Council Hopes New Trail Leads To Logging Ban Group Pushes To Stop Cutting On Cda Watershed
Last week, the Inland Empire Public Lands Council called for an end to commercial logging on federal lands.
This week, representatives from the group stomped up to the Little North Fork of the Coeur d’Alene River to call for a moratorium on logging in that watershed. And they say they are backed with petitions with more than 1,200 signatures from Spokane residents.
Why should anyone care that a totally no-logging group is calling for a moratorium anywhere? “Ending commercial logging takes an act of Congress,” said Barry Rosenberg of the lands council.
“A moratorium in the North Fork of the Coeur d’Alene only takes a decision of the forest supervisor.”
And the damage to the watershed is so severe that something needs to be done immediately, he said. About 900 acres of clear-cut logging and 25 miles of new and reconstructed road are planned.

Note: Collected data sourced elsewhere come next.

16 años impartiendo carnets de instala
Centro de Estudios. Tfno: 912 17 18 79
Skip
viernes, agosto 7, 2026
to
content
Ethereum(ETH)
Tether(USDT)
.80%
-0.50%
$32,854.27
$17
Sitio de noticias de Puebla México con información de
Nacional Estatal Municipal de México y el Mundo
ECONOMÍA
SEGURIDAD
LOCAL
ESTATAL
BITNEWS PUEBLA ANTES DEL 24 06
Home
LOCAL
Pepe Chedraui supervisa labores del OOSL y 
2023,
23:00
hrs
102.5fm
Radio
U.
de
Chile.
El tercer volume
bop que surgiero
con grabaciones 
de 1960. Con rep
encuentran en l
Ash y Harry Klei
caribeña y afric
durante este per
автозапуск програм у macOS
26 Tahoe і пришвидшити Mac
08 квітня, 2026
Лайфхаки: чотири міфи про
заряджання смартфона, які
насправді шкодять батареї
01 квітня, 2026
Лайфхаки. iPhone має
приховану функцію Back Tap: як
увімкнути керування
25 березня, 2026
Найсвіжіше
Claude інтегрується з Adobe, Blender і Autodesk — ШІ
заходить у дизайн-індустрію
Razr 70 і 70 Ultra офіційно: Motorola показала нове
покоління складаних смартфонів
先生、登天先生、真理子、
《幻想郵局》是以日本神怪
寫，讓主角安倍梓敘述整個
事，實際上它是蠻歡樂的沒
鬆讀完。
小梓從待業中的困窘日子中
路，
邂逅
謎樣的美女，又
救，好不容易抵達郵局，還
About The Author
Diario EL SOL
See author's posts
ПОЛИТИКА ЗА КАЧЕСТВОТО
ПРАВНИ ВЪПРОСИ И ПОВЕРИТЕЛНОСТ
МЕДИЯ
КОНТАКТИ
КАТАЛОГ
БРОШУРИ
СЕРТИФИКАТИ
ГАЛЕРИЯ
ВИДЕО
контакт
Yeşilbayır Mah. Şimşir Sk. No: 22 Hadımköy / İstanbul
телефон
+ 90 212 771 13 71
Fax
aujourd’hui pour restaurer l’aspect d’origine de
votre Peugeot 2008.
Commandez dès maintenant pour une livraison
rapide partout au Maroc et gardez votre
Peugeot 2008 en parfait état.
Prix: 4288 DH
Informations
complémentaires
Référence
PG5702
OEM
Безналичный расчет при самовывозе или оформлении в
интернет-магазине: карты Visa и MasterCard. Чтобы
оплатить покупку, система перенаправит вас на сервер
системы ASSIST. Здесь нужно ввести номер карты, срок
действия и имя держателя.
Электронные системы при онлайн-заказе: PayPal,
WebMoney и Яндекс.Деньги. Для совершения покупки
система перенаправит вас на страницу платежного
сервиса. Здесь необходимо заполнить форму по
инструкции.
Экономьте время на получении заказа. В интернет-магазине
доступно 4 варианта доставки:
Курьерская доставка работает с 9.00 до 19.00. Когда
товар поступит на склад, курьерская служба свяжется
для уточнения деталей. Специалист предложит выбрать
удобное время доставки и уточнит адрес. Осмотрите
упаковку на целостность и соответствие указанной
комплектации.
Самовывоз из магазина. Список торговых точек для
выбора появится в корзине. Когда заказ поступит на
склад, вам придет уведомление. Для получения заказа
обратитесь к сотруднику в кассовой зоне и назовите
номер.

Allen Isaacson, former supervisory hydrologist for the Idaho Panhandle National Forests, joined the Lands Council in calling for the moratorium. “What we are seeing here is erosion caused by excessive clearcutting and road building,” Isaacson said. The accumulation of rocks and sediment “has so choked this major river that it barely flows above ground at its mouth.”

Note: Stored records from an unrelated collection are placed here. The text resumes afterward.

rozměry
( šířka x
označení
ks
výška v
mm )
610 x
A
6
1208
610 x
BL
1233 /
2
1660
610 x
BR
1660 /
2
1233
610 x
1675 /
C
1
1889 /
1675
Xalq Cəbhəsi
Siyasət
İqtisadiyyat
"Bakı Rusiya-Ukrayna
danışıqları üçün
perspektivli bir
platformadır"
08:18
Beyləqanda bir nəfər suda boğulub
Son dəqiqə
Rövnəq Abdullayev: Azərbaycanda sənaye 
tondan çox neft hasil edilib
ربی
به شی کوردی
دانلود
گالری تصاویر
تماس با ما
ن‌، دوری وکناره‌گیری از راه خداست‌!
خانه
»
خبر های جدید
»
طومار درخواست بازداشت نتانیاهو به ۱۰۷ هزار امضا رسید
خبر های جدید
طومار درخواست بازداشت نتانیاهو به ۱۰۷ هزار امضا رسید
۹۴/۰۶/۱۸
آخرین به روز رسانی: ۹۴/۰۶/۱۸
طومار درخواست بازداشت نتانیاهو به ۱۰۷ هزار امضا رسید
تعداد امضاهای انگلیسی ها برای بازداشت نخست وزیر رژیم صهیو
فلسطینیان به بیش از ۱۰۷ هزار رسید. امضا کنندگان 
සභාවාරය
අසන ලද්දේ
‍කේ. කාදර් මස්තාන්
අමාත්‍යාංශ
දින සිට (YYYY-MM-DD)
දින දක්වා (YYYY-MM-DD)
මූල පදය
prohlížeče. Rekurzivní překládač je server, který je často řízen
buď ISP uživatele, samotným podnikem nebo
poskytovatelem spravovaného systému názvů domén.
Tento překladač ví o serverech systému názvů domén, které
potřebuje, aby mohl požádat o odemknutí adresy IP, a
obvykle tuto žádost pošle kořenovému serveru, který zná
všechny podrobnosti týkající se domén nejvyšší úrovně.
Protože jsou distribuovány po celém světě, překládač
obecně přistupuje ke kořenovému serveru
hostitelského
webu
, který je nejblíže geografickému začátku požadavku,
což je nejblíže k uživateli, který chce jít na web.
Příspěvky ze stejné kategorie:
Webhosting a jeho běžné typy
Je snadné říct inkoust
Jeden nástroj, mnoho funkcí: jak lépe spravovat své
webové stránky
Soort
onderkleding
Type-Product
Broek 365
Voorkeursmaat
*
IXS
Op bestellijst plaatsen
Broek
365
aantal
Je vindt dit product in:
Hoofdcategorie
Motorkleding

The Forest Service is unimpressed.
“This is really an old story, one we’ve tried to tell ourselves,” said Dave O’Brien of the Idaho Panhandle National Forest. To blame the area’s problems strictly on logging and road building is off base, he said.
There has been a century of human activity in the watershed, including logging, mining and recreation, not to mention fires and damage caused by things like last November’s ice storm.
Most of the roads come from an era when older logging technology was being used to remove thousands of white pine being killed by blister rust. Those days are decades gone.
“We know roads cause problems and we are working hard to get rid of roads that don’t belong,” he said.
During the last three years, the Panhandle Forests has built only 15 miles of new road while obliterating 374 miles. That work will continue, but people want some roads and won’t allow total elimination of the byways, he said.
Meanwhile, logging allows the agency to reintroduce disease-resistant white pine, which also is fire resistant, he said.
That’s the kind of restoration the land needs, O’Brien said.